NORTH Ayrshire writer John Hodgart has been announced as a joint winner of the prestigious James McCash Scots Poetry Competition.

John, 75, who is best known as the author of ‘Bessie Dunlop the Witch o' Dalry’, penned a poem called The Passing O' A Queen, about the media frenzy following the death of Queen Elizabeth II last year.

He shared the major award, sponsored by our sister titles Herald Scotland and Glasgow University, with five other poets after the judges ruled they were all worthy of a share of the £500 prize.

John, who is Dalry born and bred but now lives in Ardrossan, said: "I feel quite chuffed. It is not a huge award but it carries a lot of kudos in Scottish writing circles. Last year, I was a joint runner-up." 

Alan Riach, professor of Scottish literature at the University of Glasgow, described John's work as "an ironic, irreverent yet compassionate salutation on the death of the Queen".

John told the Ardrossan and Saltcoats Herald: "Although some people might see the poem as an anti-royalist satire, it isn’t intended as such.

"It is simply an ironic comment mainly on the excessive media coverage of the late Queen’s death and her funeral, when you could have been forgiven for thinking that nothing else was happening in the world for over two weeks.

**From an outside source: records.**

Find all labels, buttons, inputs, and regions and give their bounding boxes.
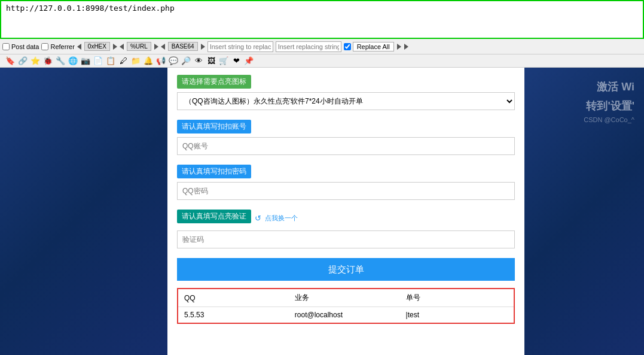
url-arrow-left-icon — [120, 44, 124, 50]
icon-6[interactable]: 🌐 — [68, 56, 78, 66]
icon-18[interactable]: 🛒 — [218, 56, 229, 66]
icon-11[interactable]: 📁 — [130, 56, 141, 66]
post-data-item: Post data — [2, 43, 39, 50]
url-enc-item: %URL — [120, 42, 158, 51]
icon-17[interactable]: 🖼 — [206, 56, 216, 66]
captcha-label-row: 请认真填写点亮验证 ↺ 点我换一个 — [177, 210, 515, 227]
icon-select-section: 请选择需要点亮图标 （QQ咨询达人图标）永久性点亮'软件7*24小时自动开单 — [177, 75, 515, 110]
icon-1[interactable]: 🔖 — [5, 56, 16, 66]
result-table: QQ 业务 单号 5.5.53 root@localhost |test — [177, 288, 515, 324]
qq-password-input[interactable] — [177, 182, 515, 200]
url-button[interactable]: %URL — [127, 42, 151, 51]
table-row: 5.5.53 root@localhost |test — [178, 307, 514, 324]
base64-arrow-left-icon — [161, 44, 165, 50]
referrer-checkbox[interactable] — [41, 43, 48, 50]
replace-all-button[interactable]: Replace All — [353, 42, 394, 51]
referrer-label: Referrer — [50, 43, 74, 50]
cell-dh: |test — [400, 307, 514, 324]
table-header-row: QQ 业务 单号 — [178, 289, 514, 307]
left-sidebar — [0, 68, 167, 355]
right-sidebar: 激活 Wi 转到'设置' CSDN @CoCo_^ — [524, 68, 644, 355]
url-bar[interactable]: http://127.0.0.1:8998/test/index.php — [0, 0, 644, 39]
replace-all-arrow-right-icon — [397, 44, 401, 50]
icon-14[interactable]: 💬 — [168, 56, 179, 66]
captcha-input[interactable] — [177, 230, 515, 248]
cell-qq: 5.5.53 — [178, 307, 289, 324]
post-data-label: Post data — [11, 43, 39, 50]
col-dh-header: 单号 — [400, 289, 514, 307]
icon-16[interactable]: 👁 — [193, 56, 204, 66]
hex-button[interactable]: 0xHEX — [84, 42, 110, 51]
icon-select-label: 请选择需要点亮图标 — [177, 75, 251, 89]
post-data-checkbox[interactable] — [2, 43, 10, 50]
icon-3[interactable]: ⭐ — [30, 56, 41, 66]
replace-all-item: Replace All — [344, 42, 408, 51]
icon-15[interactable]: 🔎 — [181, 56, 191, 66]
captcha-refresh-icon[interactable]: ↺ — [255, 214, 261, 223]
qq-account-section: 请认真填写扣扣账号 — [177, 120, 515, 155]
replace-string-input[interactable] — [207, 41, 273, 52]
submit-button[interactable]: 提交订单 — [177, 258, 515, 281]
cell-yw: root@localhost — [289, 307, 400, 324]
icon-5[interactable]: 🔧 — [55, 56, 66, 66]
icon-13[interactable]: 📢 — [155, 56, 166, 66]
base64-item: BASE64 — [161, 42, 205, 51]
watermark-line2: 转到'设置' — [586, 96, 634, 116]
replace-all-checkbox[interactable] — [344, 43, 351, 50]
icon-select-dropdown[interactable]: （QQ咨询达人图标）永久性点亮'软件7*24小时自动开单 — [177, 92, 515, 110]
icon-4[interactable]: 🐞 — [42, 56, 53, 66]
icon-19[interactable]: ❤ — [231, 56, 242, 66]
hex-item: 0xHEX — [77, 42, 117, 51]
captcha-change-link[interactable]: 点我换一个 — [265, 214, 298, 223]
url-text: http://127.0.0.1:8998/test/index.php — [6, 4, 175, 13]
base64-button[interactable]: BASE64 — [168, 42, 198, 51]
col-qq-header: QQ — [178, 289, 289, 307]
qq-password-section: 请认真填写扣扣密码 — [177, 165, 515, 200]
icon-7[interactable]: 📷 — [80, 56, 91, 66]
icon-2[interactable]: 🔗 — [17, 56, 28, 66]
col-yw-header: 业务 — [289, 289, 400, 307]
watermark-line1: 激活 Wi — [597, 77, 634, 96]
replace-all-arrow-right2-icon — [404, 44, 408, 50]
icon-10[interactable]: 🖊 — [118, 56, 129, 66]
icon-20[interactable]: 📌 — [243, 56, 254, 66]
captcha-label: 请认真填写点亮验证 — [177, 210, 251, 223]
icon-row: 🔖 🔗 ⭐ 🐞 🔧 🌐 📷 📄 📋 🖊 📁 🔔 📢 💬 🔎 👁 🖼 🛒 ❤ 📌 — [0, 54, 644, 68]
referrer-item: Referrer — [41, 43, 74, 50]
hex-arrow-left-icon — [77, 44, 81, 50]
captcha-section: 请认真填写点亮验证 ↺ 点我换一个 — [177, 210, 515, 248]
qq-account-label: 请认真填写扣扣账号 — [177, 120, 251, 133]
toolbar: Post data Referrer 0xHEX %URL BASE64 Rep… — [0, 39, 644, 54]
icon-8[interactable]: 📄 — [93, 56, 103, 66]
watermark-line3: CSDN @CoCo_^ — [584, 116, 634, 123]
qq-account-input[interactable] — [177, 137, 515, 155]
qq-password-label: 请认真填写扣扣密码 — [177, 165, 251, 178]
hex-arrow-right-icon — [113, 44, 117, 50]
url-arrow-right-icon — [154, 44, 158, 50]
base64-arrow-right-icon — [201, 44, 205, 50]
icon-9[interactable]: 📋 — [105, 56, 116, 66]
replacing-string-input[interactable] — [276, 41, 341, 52]
main-layout: 请选择需要点亮图标 （QQ咨询达人图标）永久性点亮'软件7*24小时自动开单 请… — [0, 68, 644, 355]
center-content: 请选择需要点亮图标 （QQ咨询达人图标）永久性点亮'软件7*24小时自动开单 请… — [167, 68, 524, 355]
icon-12[interactable]: 🔔 — [143, 56, 154, 66]
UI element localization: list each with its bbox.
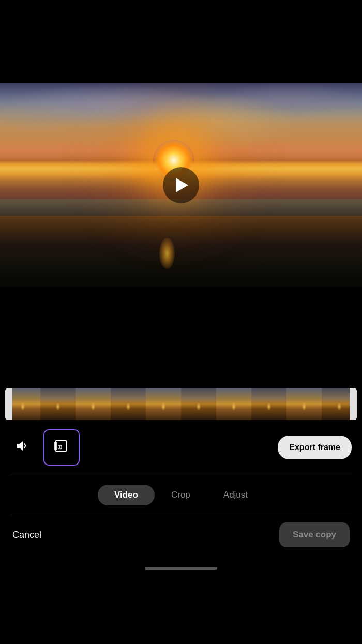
middle-spacer <box>0 287 362 388</box>
water-reflection <box>0 216 362 287</box>
save-copy-button[interactable]: Save copy <box>279 522 350 547</box>
timeline-handle-left[interactable] <box>5 388 12 420</box>
volume-icon <box>14 439 29 457</box>
timeline-frames <box>5 388 357 420</box>
svg-text:⊞: ⊞ <box>57 444 62 450</box>
frame-cell-2 <box>40 388 76 420</box>
frame-tool-icon: ⊞ <box>53 439 70 456</box>
bottom-section: Video Crop Adjust Cancel Save copy <box>0 475 362 576</box>
controls-row: ⊞ Export frame <box>0 420 362 475</box>
page-wrapper: ⊞ Export frame Video Crop Adjust Cancel … <box>0 0 362 644</box>
timeline-section <box>0 388 362 420</box>
timeline-handle-right[interactable] <box>350 388 357 420</box>
frame-cell-7 <box>216 388 251 420</box>
home-indicator <box>0 563 362 576</box>
frame-cell-3 <box>76 388 111 420</box>
export-frame-button[interactable]: Export frame <box>278 436 352 459</box>
tabs-row: Video Crop Adjust <box>0 475 362 515</box>
volume-button[interactable] <box>10 436 33 459</box>
action-row: Cancel Save copy <box>0 515 362 563</box>
frame-cell-6 <box>181 388 216 420</box>
video-container <box>0 83 362 287</box>
tab-video[interactable]: Video <box>98 485 155 505</box>
frame-cell-9 <box>286 388 322 420</box>
top-spacer <box>0 0 362 83</box>
tab-adjust[interactable]: Adjust <box>207 485 264 505</box>
tab-crop[interactable]: Crop <box>155 485 207 505</box>
home-bar <box>145 567 217 570</box>
svg-marker-0 <box>17 441 23 451</box>
timeline-strip[interactable] <box>5 388 357 420</box>
cancel-button[interactable]: Cancel <box>12 530 41 541</box>
play-icon <box>176 178 188 192</box>
frame-tool-button[interactable]: ⊞ <box>43 429 80 466</box>
frame-cell-4 <box>111 388 146 420</box>
frame-cell-5 <box>146 388 181 420</box>
frame-cell-8 <box>251 388 286 420</box>
play-button[interactable] <box>163 167 199 203</box>
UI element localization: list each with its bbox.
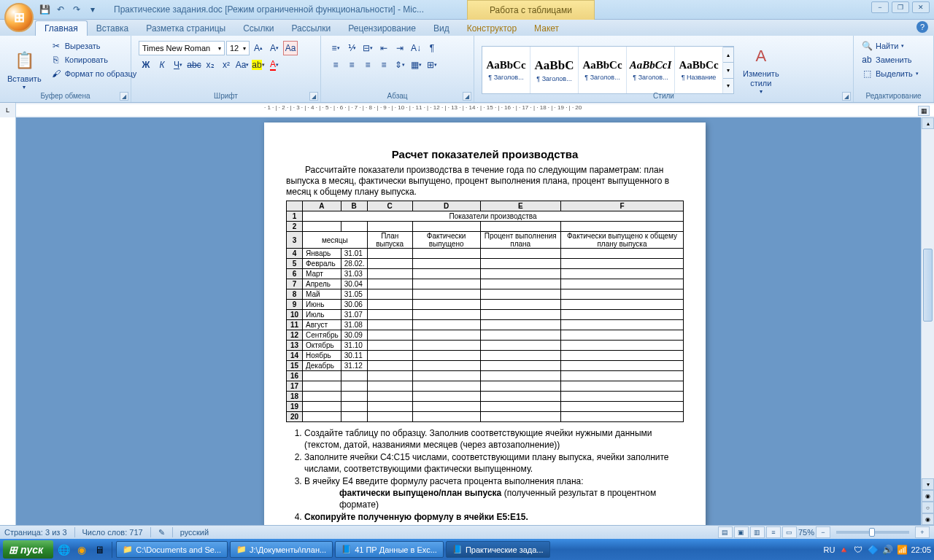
change-case-button[interactable]: Aa▾	[235, 58, 250, 72]
word-count[interactable]: Число слов: 717	[82, 528, 143, 537]
underline-button[interactable]: Ч▾	[171, 58, 185, 72]
page-indicator[interactable]: Страница: 3 из 3	[4, 528, 67, 537]
tab-view[interactable]: Вид	[425, 21, 458, 36]
save-icon[interactable]: 💾	[38, 3, 51, 16]
tray-icon[interactable]: 🔷	[867, 544, 879, 556]
task-item-active[interactable]: 📘Практические зада...	[446, 541, 550, 558]
inc-indent-button[interactable]: ⇥	[393, 41, 407, 55]
qat-more-icon[interactable]: ▾	[86, 3, 99, 16]
strike-button[interactable]: abc	[187, 58, 201, 72]
align-justify-button[interactable]: ≡	[377, 58, 391, 72]
font-color-button[interactable]: A▾	[267, 58, 282, 72]
zoom-out[interactable]: −	[816, 526, 830, 538]
scroll-down[interactable]: ▾	[922, 478, 934, 490]
format-painter-button[interactable]: 🖌Формат по образцу	[47, 67, 140, 80]
tab-layout[interactable]: Макет	[525, 21, 568, 36]
tab-mailings[interactable]: Рассылки	[282, 21, 339, 36]
styles-down[interactable]: ▾	[723, 62, 733, 77]
draft-view[interactable]: ▭	[782, 526, 797, 538]
clipboard-dialog-launcher[interactable]: ◢	[120, 92, 128, 101]
tab-selector[interactable]: L	[0, 103, 16, 117]
outline-view[interactable]: ≡	[766, 526, 781, 538]
style-item[interactable]: AaBbCcI¶ Заголов...	[627, 47, 675, 93]
task-item[interactable]: 📘41 ПР Данные в Exc...	[335, 541, 444, 558]
align-right-button[interactable]: ≡	[360, 58, 375, 72]
highlight-button[interactable]: ab▾	[251, 58, 266, 72]
multilevel-button[interactable]: ⊟▾	[360, 41, 375, 55]
undo-icon[interactable]: ↶	[54, 3, 67, 16]
horizontal-ruler[interactable]: · 1 · | · 2 · | · 3 · | · 4 · | · 5 · | …	[16, 104, 934, 116]
shrink-font-button[interactable]: A▾	[267, 41, 282, 55]
zoom-value[interactable]: 75%	[798, 528, 814, 537]
align-left-button[interactable]: ≡	[328, 58, 343, 72]
prev-page[interactable]: ◉	[922, 490, 934, 502]
tab-design[interactable]: Конструктор	[458, 21, 525, 36]
styles-dialog-launcher[interactable]: ◢	[842, 92, 851, 101]
superscript-button[interactable]: x²	[219, 58, 234, 72]
tab-home[interactable]: Главная	[35, 20, 88, 36]
styles-up[interactable]: ▴	[723, 47, 733, 62]
scroll-thumb[interactable]	[923, 249, 933, 322]
zoom-in[interactable]: +	[915, 526, 930, 538]
bold-button[interactable]: Ж	[139, 58, 153, 72]
replace-button[interactable]: abЗаменить	[858, 53, 922, 66]
ruler-toggle[interactable]: ▦	[918, 106, 930, 116]
show-marks-button[interactable]: ¶	[425, 41, 439, 55]
paragraph-dialog-launcher[interactable]: ◢	[463, 92, 471, 101]
line-spacing-button[interactable]: ⇕▾	[393, 58, 407, 72]
bullets-button[interactable]: ≡▾	[328, 41, 343, 55]
tab-page-layout[interactable]: Разметка страницы	[137, 21, 234, 36]
web-layout-view[interactable]: ▥	[750, 526, 765, 538]
dec-indent-button[interactable]: ⇤	[377, 41, 391, 55]
language-indicator[interactable]: русский	[180, 528, 209, 537]
document-scroll[interactable]: Расчет показателей производства Рассчита…	[16, 117, 934, 525]
tab-review[interactable]: Рецензирование	[339, 21, 425, 36]
style-item[interactable]: AaBbCc¶ Заголов...	[482, 47, 530, 93]
style-item[interactable]: AaBbCc¶ Название	[675, 47, 723, 93]
borders-button[interactable]: ⊞▾	[425, 58, 439, 72]
tab-insert[interactable]: Вставка	[88, 21, 138, 36]
redo-icon[interactable]: ↷	[70, 3, 83, 16]
tray-icon[interactable]: 📶	[896, 544, 908, 556]
browse-object[interactable]: ○	[922, 502, 934, 513]
office-button[interactable]: ⊞	[4, 3, 34, 32]
start-button[interactable]: ⊞пуск	[3, 540, 53, 559]
lang-indicator[interactable]: RU	[824, 545, 835, 554]
align-center-button[interactable]: ≡	[344, 58, 359, 72]
minimize-button[interactable]: −	[871, 1, 889, 13]
find-button[interactable]: 🔍Найти▾	[858, 39, 922, 52]
style-item[interactable]: AaBbC¶ Заголов...	[530, 47, 579, 93]
change-styles-button[interactable]: A Изменить стили▾	[738, 43, 784, 97]
shading-button[interactable]: ▦▾	[409, 58, 423, 72]
styles-gallery[interactable]: AaBbCc¶ Заголов... AaBbC¶ Заголов... AaB…	[482, 46, 734, 94]
cut-button[interactable]: ✂Вырезать	[47, 39, 140, 52]
font-dialog-launcher[interactable]: ◢	[309, 92, 318, 101]
zoom-slider[interactable]	[836, 531, 909, 534]
spell-icon[interactable]: ✎	[158, 528, 165, 537]
maximize-button[interactable]: ❐	[892, 1, 909, 13]
next-page[interactable]: ◉	[922, 513, 934, 525]
style-item[interactable]: AaBbCc¶ Заголов...	[579, 47, 627, 93]
sort-button[interactable]: A↓	[409, 41, 423, 55]
tray-icon[interactable]: 🔺	[838, 544, 849, 556]
task-item[interactable]: 📁C:\Documents and Se...	[116, 541, 228, 558]
task-item[interactable]: 📁J:\Документы\план...	[230, 541, 333, 558]
clear-format-button[interactable]: Aa	[283, 41, 298, 55]
help-button[interactable]: ?	[916, 21, 928, 33]
close-button[interactable]: ✕	[912, 1, 930, 13]
ql-desktop-icon[interactable]: 🖥	[92, 542, 108, 558]
italic-button[interactable]: К	[155, 58, 169, 72]
scroll-up[interactable]: ▴	[922, 117, 934, 129]
clock[interactable]: 22:05	[911, 545, 931, 554]
vertical-ruler[interactable]	[0, 117, 16, 525]
vertical-scrollbar[interactable]: ▴ ▾ ◉ ○ ◉	[921, 117, 934, 525]
full-screen-view[interactable]: ▣	[734, 526, 749, 538]
print-layout-view[interactable]: ▤	[718, 526, 733, 538]
subscript-button[interactable]: x₂	[203, 58, 217, 72]
tray-icon[interactable]: 🛡	[852, 544, 864, 556]
grow-font-button[interactable]: A▴	[251, 41, 266, 55]
tray-icon[interactable]: 🔊	[881, 544, 893, 556]
select-button[interactable]: ⬚Выделить▾	[858, 67, 922, 80]
numbering-button[interactable]: ⅟▾	[344, 41, 359, 55]
ql-chrome-icon[interactable]: 🌐	[55, 542, 72, 558]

"Of course it was an important national event and the late Queen was deserving of respect, but what we saw emerging during that period was, in my opinion almost a kind of mass hysteria, whipped up by the media and exemplified by the speaker of the House of Commons who actually said it was the most important historical event ever, a comment that was quite simply deranged.

"My poem is about that kind of loss of perspective, especially when all sorts of horrific and evil things were happening elsewhere, especially in the Ukraine."

John's play about the legendary Dalry 'witch' Bessie was turned into an audio book earlier this year, with performances in Dalry and Beith.

It became one of Amazon's top 10 selling audio plays. 

The McCash Prize is an annual competition, endowed by a former engineering graduate of Gilmorehill, James McCash, who had himself won an earlier Herald poetry competition in the 1970s.

In the last 20 years it has become a major landmark in Scotland’s cultural calendar.  

Leslie Duncan, one of the judges, said: "What an energetic mixter-maxter of material reached us from the 99 poets who responded.

"They did so in all sorts of variants of the Scottish language, a fine stramash of tongues, from the classical and MacDiarmid’s Lallans to Doric and Burns’s Ayrshire cadences, and of course the smart patois of the city vernacular.

"It’s clear that the language remains vibrant and widely used in spite of all the push to conformity generated by the mass media, online and other."

The other winners of the award were David Bleiman for Ma Makaronic Manifest; Raymond Burke for How to Speak Glaswegian; Robert Hume for Simmer Storm, Winter Warm and Sheila Templeton for Winter’s Hansel.

John's poem reads: 

The Passin o a Queen

Wi her passin, an onding o pieties,  

Droonin maist o the land in grievin,

(Tho shunnin ony improprieties) 

Tae wing her on the wey tae Hieven,

As if we aw had lost oor mither,

(Queues roon streets for miles weavin)

As weel as oor sister an oor brither.

Jeez oh, it’s faur ayont believin

An I’ve neer kent o’t for anither,

While mony puir folk gied up breathin.


But mibbie for Lizzie it wis a blessin

She didnae see whit she’d become:

Gey near a saunt I’m kinna guessin,

Wi obsequies tae lea ye dumb 

An neer-endin encomiums, 

Some fu o guff, some fu o unction,

Some haudin the whiff o opiums,

As gabblin geegaws, lackin gumption,

Thocht it was, by God’s ain will,

The maist important thing eer seen.

As if the planets shid staun still

For the passin o a queen.


Yet ither things I daurnae mention,

In case ye think I’m on a rant,

Noo that we’ve witnesst her Ascension;

Her coffin, the Ark o the Covenant.

While Putin’s war aye grinds awa

An Ukraine’s battert, bluidy an raw.